HOW TO COMPLETE THIS TASK:
Transcribe the data in full; each line must match exactly.

STUDY MATERIAL:
──────────────────────────────
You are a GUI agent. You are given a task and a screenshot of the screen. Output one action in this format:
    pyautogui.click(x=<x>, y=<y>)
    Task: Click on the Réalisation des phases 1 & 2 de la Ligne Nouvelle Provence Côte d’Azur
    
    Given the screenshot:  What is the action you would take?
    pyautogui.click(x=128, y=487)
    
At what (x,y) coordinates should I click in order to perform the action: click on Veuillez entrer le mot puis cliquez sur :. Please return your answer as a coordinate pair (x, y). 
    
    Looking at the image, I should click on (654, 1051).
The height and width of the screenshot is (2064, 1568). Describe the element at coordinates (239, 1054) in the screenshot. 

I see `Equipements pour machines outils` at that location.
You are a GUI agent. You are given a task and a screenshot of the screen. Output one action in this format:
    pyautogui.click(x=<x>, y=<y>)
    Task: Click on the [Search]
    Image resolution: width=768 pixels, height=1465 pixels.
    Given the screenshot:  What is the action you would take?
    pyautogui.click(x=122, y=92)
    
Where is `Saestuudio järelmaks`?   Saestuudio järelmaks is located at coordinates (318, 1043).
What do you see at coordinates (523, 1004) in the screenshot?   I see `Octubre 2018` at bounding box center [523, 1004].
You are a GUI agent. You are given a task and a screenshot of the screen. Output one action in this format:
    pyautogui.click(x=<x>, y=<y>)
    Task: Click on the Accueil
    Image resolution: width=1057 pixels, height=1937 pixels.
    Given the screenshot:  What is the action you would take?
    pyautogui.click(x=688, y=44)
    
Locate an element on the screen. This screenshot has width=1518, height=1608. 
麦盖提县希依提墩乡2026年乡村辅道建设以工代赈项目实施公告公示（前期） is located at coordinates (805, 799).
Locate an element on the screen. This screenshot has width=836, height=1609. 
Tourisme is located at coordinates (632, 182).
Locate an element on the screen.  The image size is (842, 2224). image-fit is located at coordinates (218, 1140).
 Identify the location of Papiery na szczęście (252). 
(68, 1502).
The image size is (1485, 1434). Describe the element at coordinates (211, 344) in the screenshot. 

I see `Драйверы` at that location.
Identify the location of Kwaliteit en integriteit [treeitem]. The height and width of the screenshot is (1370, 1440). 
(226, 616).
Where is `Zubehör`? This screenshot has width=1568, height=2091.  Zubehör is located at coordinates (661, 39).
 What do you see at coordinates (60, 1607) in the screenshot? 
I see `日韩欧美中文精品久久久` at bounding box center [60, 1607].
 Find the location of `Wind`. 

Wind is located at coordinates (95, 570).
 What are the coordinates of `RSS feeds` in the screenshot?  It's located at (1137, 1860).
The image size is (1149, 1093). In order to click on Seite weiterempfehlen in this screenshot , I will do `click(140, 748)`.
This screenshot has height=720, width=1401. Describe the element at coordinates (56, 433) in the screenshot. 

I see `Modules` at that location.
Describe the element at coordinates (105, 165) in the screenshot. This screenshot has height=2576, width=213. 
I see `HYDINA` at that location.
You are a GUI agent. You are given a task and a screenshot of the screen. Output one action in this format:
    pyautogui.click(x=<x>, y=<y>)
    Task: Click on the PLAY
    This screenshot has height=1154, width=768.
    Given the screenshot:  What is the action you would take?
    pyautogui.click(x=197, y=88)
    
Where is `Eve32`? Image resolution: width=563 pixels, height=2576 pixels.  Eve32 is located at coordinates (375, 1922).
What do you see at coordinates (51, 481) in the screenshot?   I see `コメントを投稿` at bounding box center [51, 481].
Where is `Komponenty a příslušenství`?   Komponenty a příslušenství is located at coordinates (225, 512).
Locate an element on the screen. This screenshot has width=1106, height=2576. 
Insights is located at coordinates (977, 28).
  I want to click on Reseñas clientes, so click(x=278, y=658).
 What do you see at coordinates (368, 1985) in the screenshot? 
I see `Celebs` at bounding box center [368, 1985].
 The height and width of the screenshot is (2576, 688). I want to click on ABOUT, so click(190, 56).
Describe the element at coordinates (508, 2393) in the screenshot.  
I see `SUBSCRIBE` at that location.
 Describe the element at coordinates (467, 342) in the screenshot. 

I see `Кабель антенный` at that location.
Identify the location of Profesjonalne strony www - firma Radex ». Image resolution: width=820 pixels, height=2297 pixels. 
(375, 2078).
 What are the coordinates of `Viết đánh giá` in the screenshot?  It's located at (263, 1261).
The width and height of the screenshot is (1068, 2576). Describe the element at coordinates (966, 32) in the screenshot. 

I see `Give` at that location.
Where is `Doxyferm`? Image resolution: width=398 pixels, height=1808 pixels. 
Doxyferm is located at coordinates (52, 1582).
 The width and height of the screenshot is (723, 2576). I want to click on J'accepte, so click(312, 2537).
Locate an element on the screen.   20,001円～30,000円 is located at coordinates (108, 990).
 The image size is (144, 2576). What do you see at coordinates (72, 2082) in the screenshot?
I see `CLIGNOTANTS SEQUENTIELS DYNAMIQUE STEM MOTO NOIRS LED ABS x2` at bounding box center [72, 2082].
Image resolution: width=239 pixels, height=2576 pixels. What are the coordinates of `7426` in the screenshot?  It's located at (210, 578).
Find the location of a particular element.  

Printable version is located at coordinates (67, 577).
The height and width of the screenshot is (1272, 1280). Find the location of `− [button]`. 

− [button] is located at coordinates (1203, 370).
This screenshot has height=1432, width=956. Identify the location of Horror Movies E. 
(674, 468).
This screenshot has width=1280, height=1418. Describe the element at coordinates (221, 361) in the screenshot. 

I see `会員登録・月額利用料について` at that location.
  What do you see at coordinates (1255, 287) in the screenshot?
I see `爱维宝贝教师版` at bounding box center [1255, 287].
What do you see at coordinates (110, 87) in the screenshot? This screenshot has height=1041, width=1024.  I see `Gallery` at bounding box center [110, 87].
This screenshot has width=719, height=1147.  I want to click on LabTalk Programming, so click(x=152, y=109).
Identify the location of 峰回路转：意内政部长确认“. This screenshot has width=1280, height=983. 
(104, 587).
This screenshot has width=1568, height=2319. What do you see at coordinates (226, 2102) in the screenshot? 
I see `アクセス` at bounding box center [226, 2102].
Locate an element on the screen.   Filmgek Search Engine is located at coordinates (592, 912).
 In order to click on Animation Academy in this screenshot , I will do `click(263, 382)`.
──────────────────────────────
ANSWER TO THIS TASK:
You are a GUI agent. You are given a task and a screenshot of the screen. Output one action in this format:
    pyautogui.click(x=<x>, y=<y>)
    Task: Click on the Réalisation des phases 1 & 2 de la Ligne Nouvelle Provence Côte d’Azur
    
    Given the screenshot:  What is the action you would take?
    pyautogui.click(x=128, y=487)
    
At what (x,y) coordinates should I click in order to perform the action: click on Veuillez entrer le mot puis cliquez sur :. Please return your answer as a coordinate pair (x, y). 
    
    Looking at the image, I should click on (654, 1051).
The height and width of the screenshot is (2064, 1568). Describe the element at coordinates (239, 1054) in the screenshot. 

I see `Equipements pour machines outils` at that location.
You are a GUI agent. You are given a task and a screenshot of the screen. Output one action in this format:
    pyautogui.click(x=<x>, y=<y>)
    Task: Click on the [Search]
    Image resolution: width=768 pixels, height=1465 pixels.
    Given the screenshot:  What is the action you would take?
    pyautogui.click(x=122, y=92)
    
Where is `Saestuudio järelmaks`?   Saestuudio järelmaks is located at coordinates (318, 1043).
What do you see at coordinates (523, 1004) in the screenshot?   I see `Octubre 2018` at bounding box center [523, 1004].
You are a GUI agent. You are given a task and a screenshot of the screen. Output one action in this format:
    pyautogui.click(x=<x>, y=<y>)
    Task: Click on the Accueil
    Image resolution: width=1057 pixels, height=1937 pixels.
    Given the screenshot:  What is the action you would take?
    pyautogui.click(x=688, y=44)
    
Locate an element on the screen. This screenshot has width=1518, height=1608. 
麦盖提县希依提墩乡2026年乡村辅道建设以工代赈项目实施公告公示（前期） is located at coordinates (805, 799).
Locate an element on the screen. This screenshot has width=836, height=1609. 
Tourisme is located at coordinates (632, 182).
Locate an element on the screen.  The image size is (842, 2224). image-fit is located at coordinates (218, 1140).
 Identify the location of Papiery na szczęście (252). 
(68, 1502).
The image size is (1485, 1434). Describe the element at coordinates (211, 344) in the screenshot. 

I see `Драйверы` at that location.
Identify the location of Kwaliteit en integriteit [treeitem]. The height and width of the screenshot is (1370, 1440). 
(226, 616).
Where is `Zubehör`? This screenshot has width=1568, height=2091.  Zubehör is located at coordinates (661, 39).
 What do you see at coordinates (60, 1607) in the screenshot? 
I see `日韩欧美中文精品久久久` at bounding box center [60, 1607].
 Find the location of `Wind`. 

Wind is located at coordinates (95, 570).
 What are the coordinates of `RSS feeds` in the screenshot?  It's located at (1137, 1860).
The image size is (1149, 1093). In order to click on Seite weiterempfehlen in this screenshot , I will do `click(140, 748)`.
This screenshot has height=720, width=1401. Describe the element at coordinates (56, 433) in the screenshot. 

I see `Modules` at that location.
Describe the element at coordinates (105, 165) in the screenshot. This screenshot has height=2576, width=213. 
I see `HYDINA` at that location.
You are a GUI agent. You are given a task and a screenshot of the screen. Output one action in this format:
    pyautogui.click(x=<x>, y=<y>)
    Task: Click on the PLAY
    This screenshot has height=1154, width=768.
    Given the screenshot:  What is the action you would take?
    pyautogui.click(x=197, y=88)
    
Where is `Eve32`? Image resolution: width=563 pixels, height=2576 pixels.  Eve32 is located at coordinates (375, 1922).
What do you see at coordinates (51, 481) in the screenshot?   I see `コメントを投稿` at bounding box center [51, 481].
Where is `Komponenty a příslušenství`?   Komponenty a příslušenství is located at coordinates (225, 512).
Locate an element on the screen. This screenshot has width=1106, height=2576. 
Insights is located at coordinates (977, 28).
  I want to click on Reseñas clientes, so click(x=278, y=658).
 What do you see at coordinates (368, 1985) in the screenshot? 
I see `Celebs` at bounding box center [368, 1985].
 The height and width of the screenshot is (2576, 688). I want to click on ABOUT, so click(190, 56).
Describe the element at coordinates (508, 2393) in the screenshot.  
I see `SUBSCRIBE` at that location.
 Describe the element at coordinates (467, 342) in the screenshot. 

I see `Кабель антенный` at that location.
Identify the location of Profesjonalne strony www - firma Radex ». Image resolution: width=820 pixels, height=2297 pixels. 
(375, 2078).
 What are the coordinates of `Viết đánh giá` in the screenshot?  It's located at (263, 1261).
The width and height of the screenshot is (1068, 2576). Describe the element at coordinates (966, 32) in the screenshot. 

I see `Give` at that location.
Where is `Doxyferm`? Image resolution: width=398 pixels, height=1808 pixels. 
Doxyferm is located at coordinates (52, 1582).
 The width and height of the screenshot is (723, 2576). I want to click on J'accepte, so click(312, 2537).
Locate an element on the screen.   20,001円～30,000円 is located at coordinates (108, 990).
 The image size is (144, 2576). What do you see at coordinates (72, 2082) in the screenshot?
I see `CLIGNOTANTS SEQUENTIELS DYNAMIQUE STEM MOTO NOIRS LED ABS x2` at bounding box center [72, 2082].
Image resolution: width=239 pixels, height=2576 pixels. What are the coordinates of `7426` in the screenshot?  It's located at (210, 578).
Find the location of a particular element.  

Printable version is located at coordinates (67, 577).
The height and width of the screenshot is (1272, 1280). Find the location of `− [button]`. 

− [button] is located at coordinates (1203, 370).
This screenshot has height=1432, width=956. Identify the location of Horror Movies E. 
(674, 468).
This screenshot has width=1280, height=1418. Describe the element at coordinates (221, 361) in the screenshot. 

I see `会員登録・月額利用料について` at that location.
  What do you see at coordinates (1255, 287) in the screenshot?
I see `爱维宝贝教师版` at bounding box center [1255, 287].
What do you see at coordinates (110, 87) in the screenshot? This screenshot has height=1041, width=1024.  I see `Gallery` at bounding box center [110, 87].
This screenshot has width=719, height=1147.  I want to click on LabTalk Programming, so click(x=152, y=109).
Identify the location of 峰回路转：意内政部长确认“. This screenshot has width=1280, height=983. 
(104, 587).
This screenshot has width=1568, height=2319. What do you see at coordinates (226, 2102) in the screenshot? 
I see `アクセス` at bounding box center [226, 2102].
Locate an element on the screen.   Filmgek Search Engine is located at coordinates (592, 912).
 In order to click on Animation Academy in this screenshot , I will do `click(263, 382)`.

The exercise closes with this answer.